Search the records for the string "Wszystkie" and return each line that has it.

* * * *

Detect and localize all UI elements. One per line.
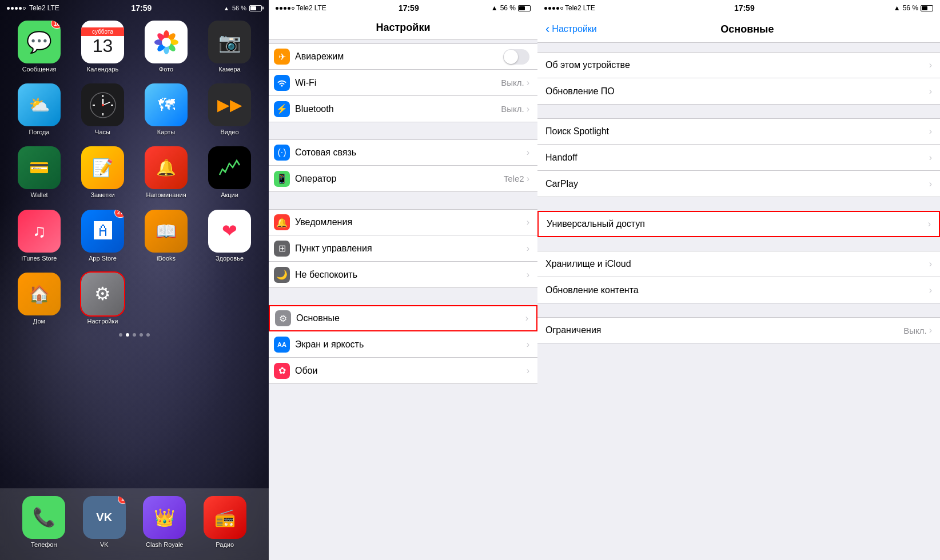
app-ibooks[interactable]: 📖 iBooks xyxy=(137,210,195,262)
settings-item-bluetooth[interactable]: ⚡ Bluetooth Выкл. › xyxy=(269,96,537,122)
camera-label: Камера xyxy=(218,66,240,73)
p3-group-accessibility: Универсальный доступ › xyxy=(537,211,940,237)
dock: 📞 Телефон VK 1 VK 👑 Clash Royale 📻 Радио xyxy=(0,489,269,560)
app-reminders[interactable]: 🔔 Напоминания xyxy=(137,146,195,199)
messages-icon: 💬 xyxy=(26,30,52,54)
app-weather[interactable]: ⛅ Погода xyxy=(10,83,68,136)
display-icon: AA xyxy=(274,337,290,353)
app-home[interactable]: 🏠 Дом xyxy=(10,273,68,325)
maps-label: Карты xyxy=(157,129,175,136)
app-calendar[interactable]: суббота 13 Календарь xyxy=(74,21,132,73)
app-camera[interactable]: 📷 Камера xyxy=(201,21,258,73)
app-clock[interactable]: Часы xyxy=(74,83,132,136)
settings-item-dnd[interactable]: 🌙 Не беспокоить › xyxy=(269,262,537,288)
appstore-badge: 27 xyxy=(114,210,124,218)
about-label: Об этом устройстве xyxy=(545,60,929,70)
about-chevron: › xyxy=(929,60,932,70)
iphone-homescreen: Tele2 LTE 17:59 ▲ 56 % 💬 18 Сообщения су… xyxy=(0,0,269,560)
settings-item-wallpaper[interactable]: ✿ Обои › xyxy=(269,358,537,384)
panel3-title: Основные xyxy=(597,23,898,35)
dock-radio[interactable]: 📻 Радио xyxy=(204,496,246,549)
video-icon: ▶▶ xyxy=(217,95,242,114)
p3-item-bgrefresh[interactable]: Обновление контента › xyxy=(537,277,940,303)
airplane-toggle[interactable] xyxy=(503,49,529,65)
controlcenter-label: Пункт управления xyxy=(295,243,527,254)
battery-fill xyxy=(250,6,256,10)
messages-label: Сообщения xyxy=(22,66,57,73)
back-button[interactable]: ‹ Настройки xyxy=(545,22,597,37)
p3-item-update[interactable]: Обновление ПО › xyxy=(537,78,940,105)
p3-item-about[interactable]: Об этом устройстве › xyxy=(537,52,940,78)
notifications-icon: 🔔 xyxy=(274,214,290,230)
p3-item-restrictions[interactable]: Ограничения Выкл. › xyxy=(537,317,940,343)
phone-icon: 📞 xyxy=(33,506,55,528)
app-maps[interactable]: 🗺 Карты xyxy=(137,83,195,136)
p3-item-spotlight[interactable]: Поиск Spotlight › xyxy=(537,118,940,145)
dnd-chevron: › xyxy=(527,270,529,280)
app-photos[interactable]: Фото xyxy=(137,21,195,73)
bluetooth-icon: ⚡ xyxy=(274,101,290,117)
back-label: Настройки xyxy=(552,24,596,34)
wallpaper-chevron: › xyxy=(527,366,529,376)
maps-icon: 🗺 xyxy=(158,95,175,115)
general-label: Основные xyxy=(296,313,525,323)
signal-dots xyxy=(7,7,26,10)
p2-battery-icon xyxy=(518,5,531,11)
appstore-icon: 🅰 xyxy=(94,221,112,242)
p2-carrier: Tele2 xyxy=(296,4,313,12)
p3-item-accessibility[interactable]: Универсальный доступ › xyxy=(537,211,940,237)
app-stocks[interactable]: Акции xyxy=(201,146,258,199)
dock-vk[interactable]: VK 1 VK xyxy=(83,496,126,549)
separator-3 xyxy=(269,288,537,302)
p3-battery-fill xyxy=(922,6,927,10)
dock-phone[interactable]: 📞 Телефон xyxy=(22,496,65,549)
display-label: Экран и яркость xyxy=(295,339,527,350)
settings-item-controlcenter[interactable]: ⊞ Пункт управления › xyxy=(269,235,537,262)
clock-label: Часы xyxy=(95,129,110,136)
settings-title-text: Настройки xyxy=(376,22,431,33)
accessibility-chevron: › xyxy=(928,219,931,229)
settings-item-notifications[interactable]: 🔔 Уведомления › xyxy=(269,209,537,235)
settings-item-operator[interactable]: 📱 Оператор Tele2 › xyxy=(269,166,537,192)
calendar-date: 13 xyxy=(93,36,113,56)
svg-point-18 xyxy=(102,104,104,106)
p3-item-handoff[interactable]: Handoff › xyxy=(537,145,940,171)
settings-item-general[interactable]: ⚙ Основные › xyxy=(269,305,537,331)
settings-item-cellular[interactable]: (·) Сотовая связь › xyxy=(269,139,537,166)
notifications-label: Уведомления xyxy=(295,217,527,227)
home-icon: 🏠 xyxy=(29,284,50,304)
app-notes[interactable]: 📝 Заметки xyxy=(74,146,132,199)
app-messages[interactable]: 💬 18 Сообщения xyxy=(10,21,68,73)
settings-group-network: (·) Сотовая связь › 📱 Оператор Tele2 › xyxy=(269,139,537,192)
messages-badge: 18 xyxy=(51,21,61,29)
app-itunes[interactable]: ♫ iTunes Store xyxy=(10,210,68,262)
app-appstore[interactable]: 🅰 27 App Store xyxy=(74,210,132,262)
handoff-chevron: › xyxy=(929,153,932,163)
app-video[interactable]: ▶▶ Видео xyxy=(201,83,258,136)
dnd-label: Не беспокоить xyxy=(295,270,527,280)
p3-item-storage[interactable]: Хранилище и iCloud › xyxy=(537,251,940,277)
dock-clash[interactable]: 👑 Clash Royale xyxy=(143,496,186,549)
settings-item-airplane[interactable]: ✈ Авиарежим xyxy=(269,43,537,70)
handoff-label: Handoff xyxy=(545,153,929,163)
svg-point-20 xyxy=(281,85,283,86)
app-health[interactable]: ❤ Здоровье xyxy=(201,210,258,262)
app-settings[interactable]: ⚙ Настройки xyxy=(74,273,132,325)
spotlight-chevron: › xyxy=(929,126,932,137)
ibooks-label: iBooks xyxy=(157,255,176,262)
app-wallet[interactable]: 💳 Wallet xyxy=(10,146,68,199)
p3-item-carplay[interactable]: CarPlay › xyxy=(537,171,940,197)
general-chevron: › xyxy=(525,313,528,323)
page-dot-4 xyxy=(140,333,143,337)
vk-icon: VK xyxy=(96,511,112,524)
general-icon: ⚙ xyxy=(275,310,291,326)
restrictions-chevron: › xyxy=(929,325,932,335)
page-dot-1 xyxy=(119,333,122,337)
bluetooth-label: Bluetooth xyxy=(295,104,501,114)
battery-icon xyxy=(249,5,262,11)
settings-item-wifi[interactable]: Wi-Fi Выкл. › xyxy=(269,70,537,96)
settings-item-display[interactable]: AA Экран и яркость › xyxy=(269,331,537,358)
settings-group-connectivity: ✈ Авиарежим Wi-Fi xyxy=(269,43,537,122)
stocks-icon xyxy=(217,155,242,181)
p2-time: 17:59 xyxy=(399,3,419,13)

* * * *

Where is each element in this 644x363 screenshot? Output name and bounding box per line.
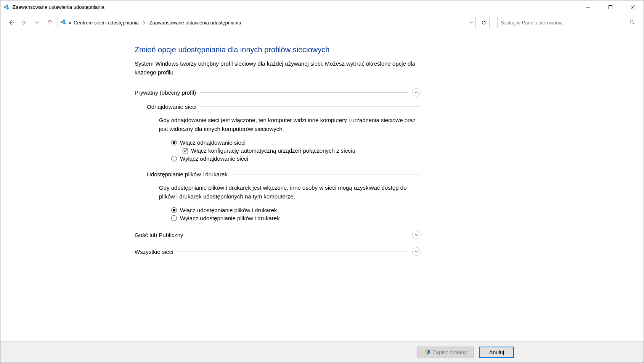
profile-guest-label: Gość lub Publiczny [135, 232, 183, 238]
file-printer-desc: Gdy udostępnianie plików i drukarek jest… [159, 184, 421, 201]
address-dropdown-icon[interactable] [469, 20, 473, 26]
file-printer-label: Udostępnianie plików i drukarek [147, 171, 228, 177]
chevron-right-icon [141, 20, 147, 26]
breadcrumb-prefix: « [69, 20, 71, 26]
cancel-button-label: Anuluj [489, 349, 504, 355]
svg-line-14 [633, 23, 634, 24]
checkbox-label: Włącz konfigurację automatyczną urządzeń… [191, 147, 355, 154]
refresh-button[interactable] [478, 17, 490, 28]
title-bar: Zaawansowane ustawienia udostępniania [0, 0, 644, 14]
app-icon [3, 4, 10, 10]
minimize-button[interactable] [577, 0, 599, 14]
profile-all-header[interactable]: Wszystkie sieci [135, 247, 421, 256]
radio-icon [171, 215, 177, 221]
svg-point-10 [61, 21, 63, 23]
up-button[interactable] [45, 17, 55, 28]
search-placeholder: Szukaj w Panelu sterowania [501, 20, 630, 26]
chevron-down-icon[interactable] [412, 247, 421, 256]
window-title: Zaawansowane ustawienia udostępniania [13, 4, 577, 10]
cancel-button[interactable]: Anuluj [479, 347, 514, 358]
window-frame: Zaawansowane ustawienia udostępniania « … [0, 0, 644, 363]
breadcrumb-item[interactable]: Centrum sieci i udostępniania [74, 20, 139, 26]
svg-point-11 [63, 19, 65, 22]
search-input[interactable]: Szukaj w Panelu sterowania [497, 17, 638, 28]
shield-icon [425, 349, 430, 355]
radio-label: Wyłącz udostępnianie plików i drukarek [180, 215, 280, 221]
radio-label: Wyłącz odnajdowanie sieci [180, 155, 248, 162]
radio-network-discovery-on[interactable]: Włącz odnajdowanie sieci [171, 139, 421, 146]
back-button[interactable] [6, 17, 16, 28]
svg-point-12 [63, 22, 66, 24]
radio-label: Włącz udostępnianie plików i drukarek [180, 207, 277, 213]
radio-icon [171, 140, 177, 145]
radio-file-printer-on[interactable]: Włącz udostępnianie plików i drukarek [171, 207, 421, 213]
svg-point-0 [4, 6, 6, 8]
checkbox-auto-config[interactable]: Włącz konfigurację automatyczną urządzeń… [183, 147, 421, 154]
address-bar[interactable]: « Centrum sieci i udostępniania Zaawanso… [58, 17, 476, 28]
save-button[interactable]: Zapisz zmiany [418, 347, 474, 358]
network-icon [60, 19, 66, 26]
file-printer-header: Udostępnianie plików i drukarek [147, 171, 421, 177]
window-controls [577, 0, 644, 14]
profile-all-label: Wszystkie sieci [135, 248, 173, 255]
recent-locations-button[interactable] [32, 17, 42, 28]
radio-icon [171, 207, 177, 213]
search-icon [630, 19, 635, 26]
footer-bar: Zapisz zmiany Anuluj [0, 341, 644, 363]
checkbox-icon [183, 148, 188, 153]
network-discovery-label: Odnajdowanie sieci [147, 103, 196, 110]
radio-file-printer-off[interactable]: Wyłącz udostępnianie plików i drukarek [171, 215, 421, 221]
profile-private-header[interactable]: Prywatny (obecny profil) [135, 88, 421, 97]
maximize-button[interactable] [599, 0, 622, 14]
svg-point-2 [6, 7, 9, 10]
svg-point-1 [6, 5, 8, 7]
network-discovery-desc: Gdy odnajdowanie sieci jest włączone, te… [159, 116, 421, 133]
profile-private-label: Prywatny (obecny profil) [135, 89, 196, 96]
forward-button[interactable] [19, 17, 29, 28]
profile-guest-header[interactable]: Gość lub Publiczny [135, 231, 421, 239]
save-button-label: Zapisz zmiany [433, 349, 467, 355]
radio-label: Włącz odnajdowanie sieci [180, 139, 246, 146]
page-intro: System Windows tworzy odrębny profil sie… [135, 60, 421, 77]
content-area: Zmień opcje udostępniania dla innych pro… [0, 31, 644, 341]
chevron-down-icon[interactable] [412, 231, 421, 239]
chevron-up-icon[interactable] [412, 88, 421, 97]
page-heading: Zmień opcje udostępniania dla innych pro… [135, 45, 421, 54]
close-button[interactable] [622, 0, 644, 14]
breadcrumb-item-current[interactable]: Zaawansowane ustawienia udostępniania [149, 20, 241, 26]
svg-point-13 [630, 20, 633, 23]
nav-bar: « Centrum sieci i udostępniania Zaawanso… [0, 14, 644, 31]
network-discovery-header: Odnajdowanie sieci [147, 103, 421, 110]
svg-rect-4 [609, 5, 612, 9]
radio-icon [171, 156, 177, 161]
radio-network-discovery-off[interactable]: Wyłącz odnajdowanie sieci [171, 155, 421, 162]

* * * *

→ WRITTEN RESPONSE:
profile-all-header[interactable]: Wszystkie sieci [135, 247, 421, 256]
profile-all-label: Wszystkie sieci [135, 248, 173, 255]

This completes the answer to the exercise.